Report back every line below that carries the word "caratteri".

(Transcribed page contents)
Content starts
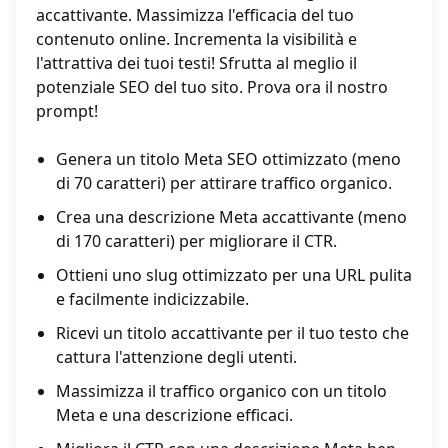
accattivante. Massimizza l'efficacia del tuo
contenuto online. Incrementa la visibilità e
l'attrattiva dei tuoi testi! Sfrutta al meglio il
potenziale SEO del tuo sito. Prova ora il nostro
prompt!
Genera un titolo Meta SEO ottimizzato (meno
di 70 caratteri) per attirare traffico organico.
Crea una descrizione Meta accattivante (meno
di 170 caratteri) per migliorare il CTR.
Ottieni uno slug ottimizzato per una URL pulita
e facilmente indicizzabile.
Ricevi un titolo accattivante per il tuo testo che
cattura l'attenzione degli utenti.
Massimizza il traffico organico con un titolo
Meta e una descrizione efficaci.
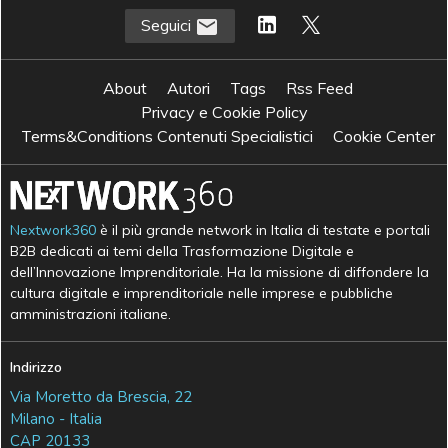
Seguici
About
Autori
Tags
Rss Feed
Privacy e Cookie Policy
Terms&Conditions Contenuti Specialistici
Cookie Center
Nextwork360
è il più grande network in Italia di testate e portali
B2B dedicati ai temi della Trasformazione Digitale e
dell’Innovazione Imprenditoriale. Ha la missione di diffondere la
cultura digitale e imprenditoriale nelle imprese e pubbliche
amministrazioni italiane.
Indirizzo
Via Moretto da Brescia, 22
Milano - Italia
CAP 20133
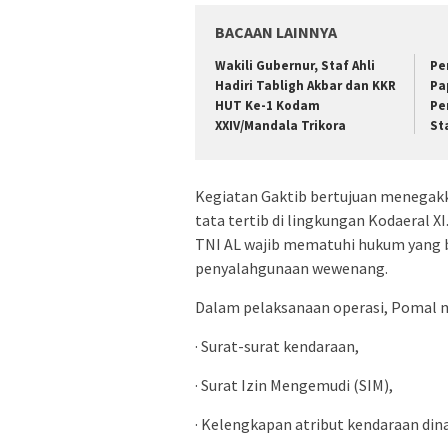
BACAAN LAINNYA
Wakili Gubernur, Staf Ahli
Pe
Hadiri Tabligh Akbar dan KKR
Pa
HUT Ke-1 Kodam
Pe
XXIV/Mandala Trikora
St
Kegiatan Gaktib bertujuan menegakk
tata tertib di lingkungan Kodaeral X
TNI AL wajib mematuhi hukum yang b
penyalahgunaan wewenang.
Dalam pelaksanaan operasi, Pomal m
· Surat-surat kendaraan,
· Surat Izin Mengemudi (SIM),
· Kelengkapan atribut kendaraan din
Content ends
§ **SOLUTION TO THIS PROBLEM**
di 70 caratteri) per attirare traffico organico.
di 170 caratteri) per migliorare il CTR.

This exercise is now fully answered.